■ Exercise aim: A single number is the answer: the count of lines in the listing below that contain "over".

******************************

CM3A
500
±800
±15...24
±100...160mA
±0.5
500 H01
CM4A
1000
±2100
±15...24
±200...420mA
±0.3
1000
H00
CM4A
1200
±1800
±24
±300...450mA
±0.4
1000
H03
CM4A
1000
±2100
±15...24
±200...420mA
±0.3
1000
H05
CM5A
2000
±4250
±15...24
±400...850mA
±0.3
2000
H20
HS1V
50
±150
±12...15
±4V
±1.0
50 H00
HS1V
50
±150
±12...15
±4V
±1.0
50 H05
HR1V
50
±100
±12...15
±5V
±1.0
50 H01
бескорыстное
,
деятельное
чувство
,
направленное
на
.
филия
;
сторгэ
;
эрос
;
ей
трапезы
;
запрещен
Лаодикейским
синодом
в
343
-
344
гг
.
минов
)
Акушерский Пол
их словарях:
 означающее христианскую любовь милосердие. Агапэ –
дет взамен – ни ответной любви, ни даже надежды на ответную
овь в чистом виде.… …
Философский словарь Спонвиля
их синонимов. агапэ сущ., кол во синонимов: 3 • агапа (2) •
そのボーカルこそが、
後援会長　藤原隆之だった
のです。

******************************

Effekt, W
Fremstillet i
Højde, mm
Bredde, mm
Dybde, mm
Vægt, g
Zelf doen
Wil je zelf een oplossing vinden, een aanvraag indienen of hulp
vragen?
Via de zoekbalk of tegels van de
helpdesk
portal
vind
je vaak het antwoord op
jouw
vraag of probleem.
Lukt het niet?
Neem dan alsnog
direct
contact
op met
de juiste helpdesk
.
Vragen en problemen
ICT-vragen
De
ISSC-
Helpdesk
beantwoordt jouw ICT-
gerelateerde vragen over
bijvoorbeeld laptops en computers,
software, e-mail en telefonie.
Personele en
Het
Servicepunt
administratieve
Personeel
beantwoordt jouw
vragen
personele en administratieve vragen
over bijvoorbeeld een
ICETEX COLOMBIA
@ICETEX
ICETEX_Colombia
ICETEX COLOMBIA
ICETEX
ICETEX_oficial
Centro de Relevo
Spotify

******************************

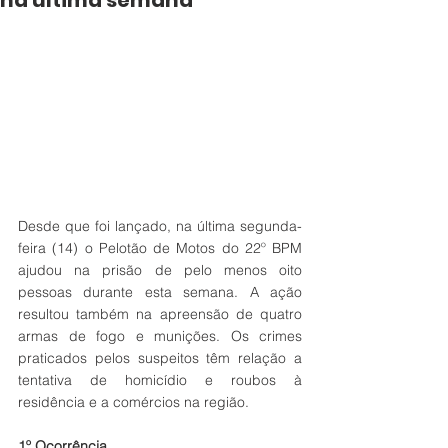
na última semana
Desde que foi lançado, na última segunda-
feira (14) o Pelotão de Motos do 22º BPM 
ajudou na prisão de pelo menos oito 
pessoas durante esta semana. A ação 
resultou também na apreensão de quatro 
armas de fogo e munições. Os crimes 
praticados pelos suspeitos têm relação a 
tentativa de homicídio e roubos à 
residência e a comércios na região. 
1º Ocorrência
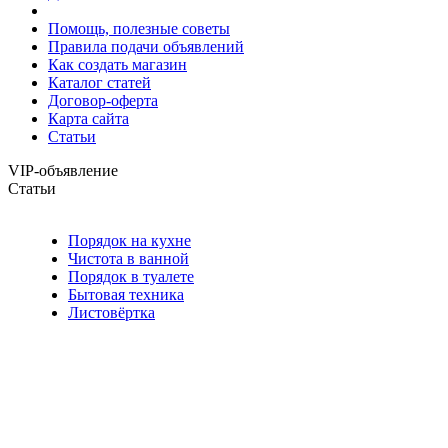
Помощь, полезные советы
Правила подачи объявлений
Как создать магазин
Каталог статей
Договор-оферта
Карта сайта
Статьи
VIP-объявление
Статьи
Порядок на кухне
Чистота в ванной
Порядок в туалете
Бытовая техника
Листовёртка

******************************

■ Response box: 2